Until two years ago, Tinmouth was part of Rutland Southwest even though the majority of the town’s students went to Mill River. This made the community a de facto feeder school without the recognition. Tinmouth is now part of Rutland South Supervisory Union.

“Our books are kept by the SU; our special ed teachers are now SU employees, our buses come from the SU – at less cost than when we were paying contractors – and our curriculum will be aligned with both the other elementary schools and with Mill River Middle,” Reynolds said.

The study group also hopes to offer elementary school choice under a newly formed district.

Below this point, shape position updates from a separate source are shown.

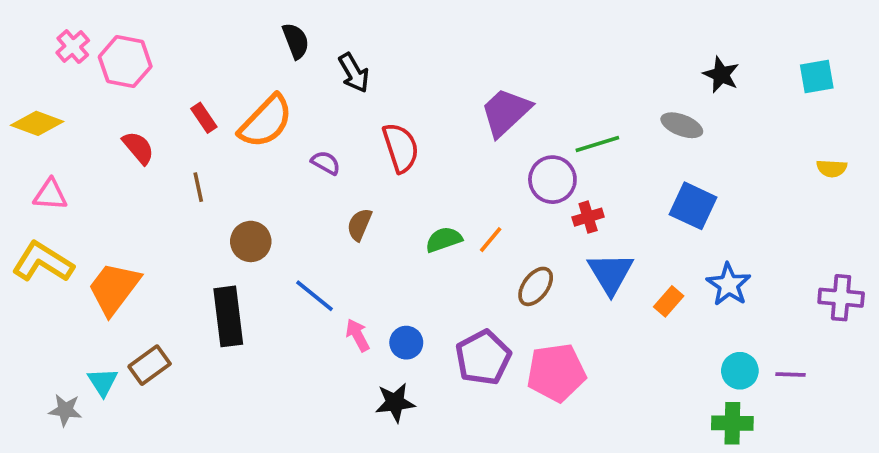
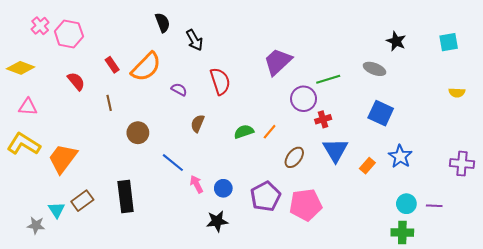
black rectangle: (228, 316) -> (126, 196), moved

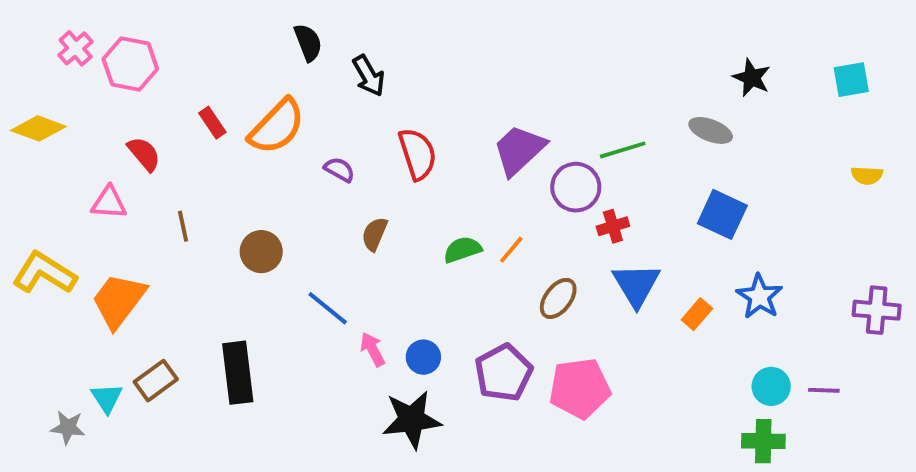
purple trapezoid: (278, 62) -> (519, 150), moved
brown line: (109, 103) -> (183, 226), moved
pink triangle: (28, 107) -> (109, 203), moved
black star: (217, 221) -> (412, 420), size x1.4

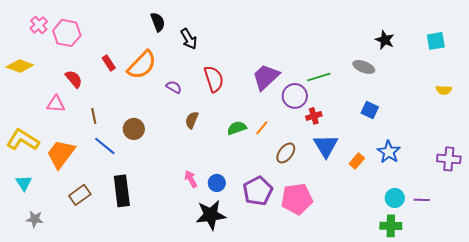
blue square: (722, 214) -> (370, 110), size x0.7
blue line: (328, 308) -> (105, 146), moved
cyan triangle: (107, 398) -> (24, 183), moved

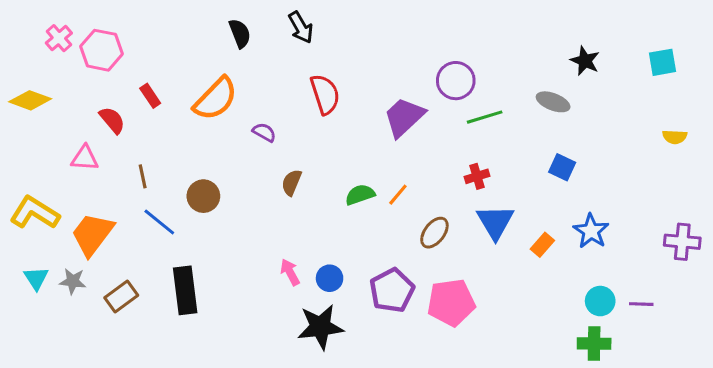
black arrow: (189, 39) -> (301, 27), moved
red rectangle: (109, 63) -> (150, 96), moved
red semicircle: (214, 79) -> (325, 94), moved
purple circle: (295, 96) -> (456, 81), moved
gray star: (35, 219) -> (73, 281), moved

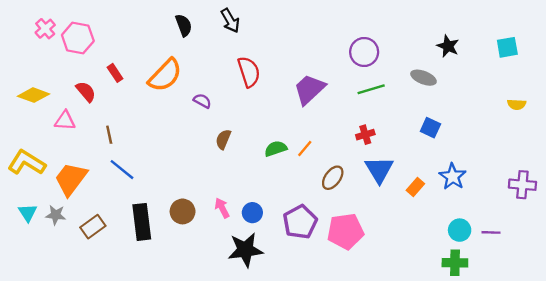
purple circle: (456, 81) -> (364, 52), moved
yellow diamond: (30, 100) -> (34, 95), moved
brown circle: (203, 196) -> (183, 211), moved

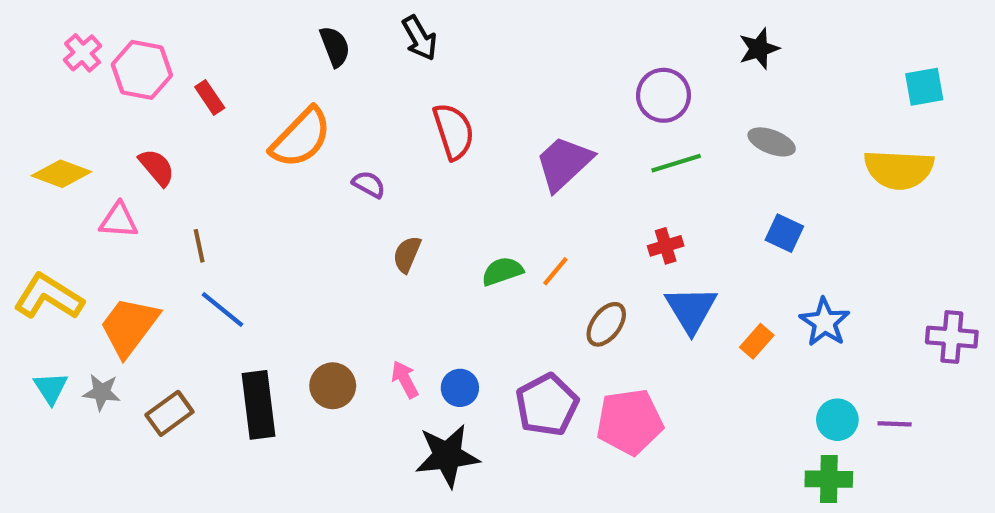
black star: (448, 46) -> (759, 49), moved, turned 30
red rectangle: (115, 73) -> (210, 97), moved
yellow semicircle: (517, 104) -> (899, 170), moved, size x2.0

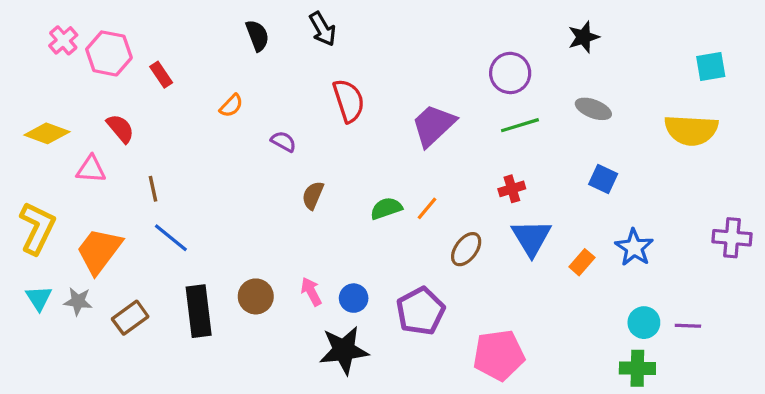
orange semicircle: (301, 138) -> (231, 106), size x0.5
yellow L-shape: (49, 297) -> (37, 228), turned 84
purple cross: (952, 337) -> (732, 238), moved
pink pentagon: (630, 422) -> (499, 355), moved

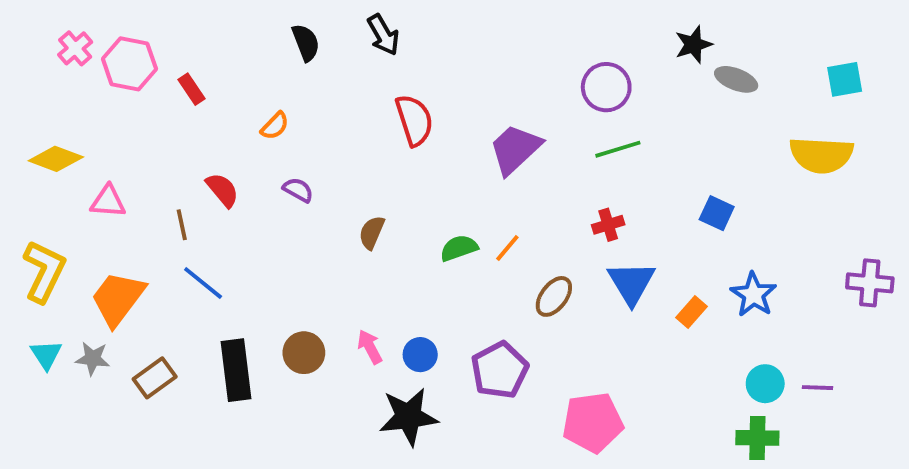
gray ellipse: (593, 109) -> (736, 79), moved
red semicircle: (120, 128) -> (222, 190), moved
purple semicircle: (283, 141) -> (298, 190), moved

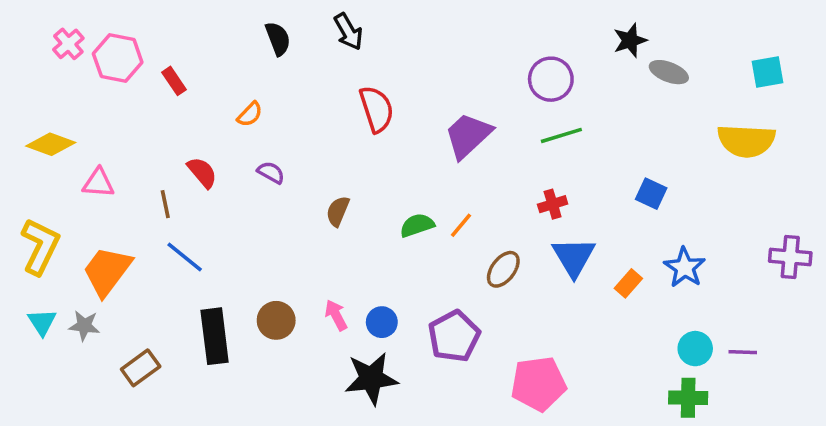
brown rectangle: (155, 378) -> (141, 368), moved

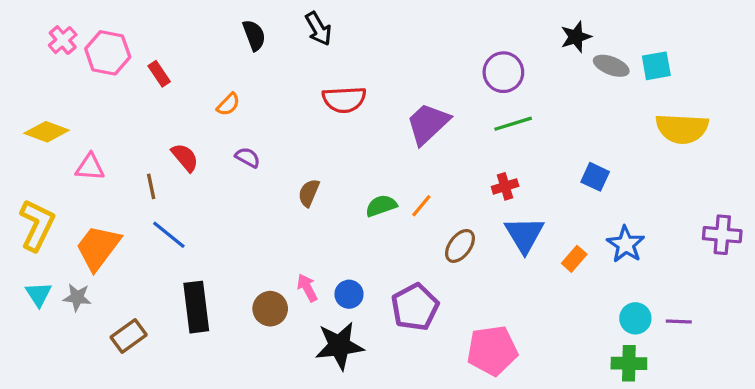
cyan square: (767, 72) -> (656, 66), moved
red semicircle: (377, 109) -> (344, 100), turned 105
brown circle: (276, 320) -> (270, 309), moved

They expect to see initial savings of around $377,413 through unification. They hope to stabilize property tax rates through the incentives provided through Act 153. They already received a $20,000 grant for the study and if voters approve their New Union School District (a temporary title) they will acquire an additional $130,000 to help cover transition costs. Finally, small schools grants and hold harmless provisions will continue if they merge.

Addison Central

The SBE approved an accelerated merger plan under Act 46 put forward by the towns of Bridport, Cornwall, Middlebury, Ripton, Salisbury, Shoreham and Weybridge. The communities will be asked to vote on the preferred model that creates a single preK-12 grade district with a single tax rate on March 1, 2016. If voters approve, they plan to be operational by July 1, 2016, which means they will be able to take advantage of the full package of tax incentives.

Addison Central Supervisory Union Superintendent Peter Burrows is looking forward to the prospect of working as one, unified, cohesive system. “It will have a significant impact on how we operate,” Burrows said.

For one thing, Burrows says he would be able to spend more time building on the vision put forward in their strategic plan.

“It means more time focused on the work of both continuing the great work happening in ACSU as well as building on our strengths to improve student’s experiences and outcomes,” he said.

Over the last half decade, the school boards of Addison Central had been considering governance changes and when Act 46 passed they appointed a second study committee – the ACSU Charter Committee – to draft articles of agreement between the seven ACSU towns.

The agreement is designed to create “a sustainable and flexible governance structure” that allows schools to collaborate on educational programs and find financial and administrative efficiencies.

A study of the Addison Central merger cites $51,000 in potential savings in the first year. The report estimates savings of $50,000 in central administration savings in year two and $75,000 from school specific administration in year three.